▶ Extracted records:
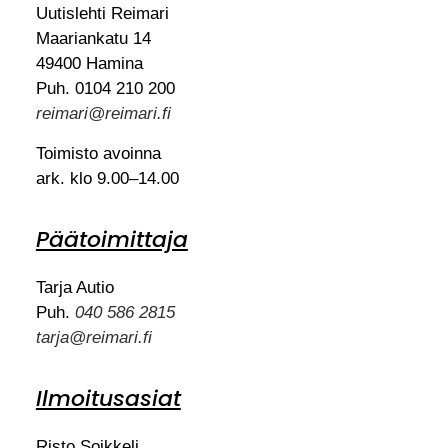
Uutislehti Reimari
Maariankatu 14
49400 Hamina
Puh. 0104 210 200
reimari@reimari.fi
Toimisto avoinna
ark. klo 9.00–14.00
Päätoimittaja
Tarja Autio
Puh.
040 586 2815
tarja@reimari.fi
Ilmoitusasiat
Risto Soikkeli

==

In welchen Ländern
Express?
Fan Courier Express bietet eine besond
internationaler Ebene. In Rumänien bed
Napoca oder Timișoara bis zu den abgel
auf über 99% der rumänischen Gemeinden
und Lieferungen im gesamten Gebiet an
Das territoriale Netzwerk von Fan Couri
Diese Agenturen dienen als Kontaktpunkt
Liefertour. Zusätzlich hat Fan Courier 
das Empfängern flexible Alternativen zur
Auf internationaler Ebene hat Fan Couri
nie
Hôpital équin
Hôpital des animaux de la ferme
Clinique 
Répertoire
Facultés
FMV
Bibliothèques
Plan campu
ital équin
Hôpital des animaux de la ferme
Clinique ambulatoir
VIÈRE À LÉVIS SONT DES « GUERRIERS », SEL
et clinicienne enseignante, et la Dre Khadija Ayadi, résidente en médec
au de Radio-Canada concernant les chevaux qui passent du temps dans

▶ To do:
Pull every line with "Ebene" from the records.

▶ Exercise result:
internationaler Ebene. In Rumänien bed
Auf internationaler Ebene hat Fan Couri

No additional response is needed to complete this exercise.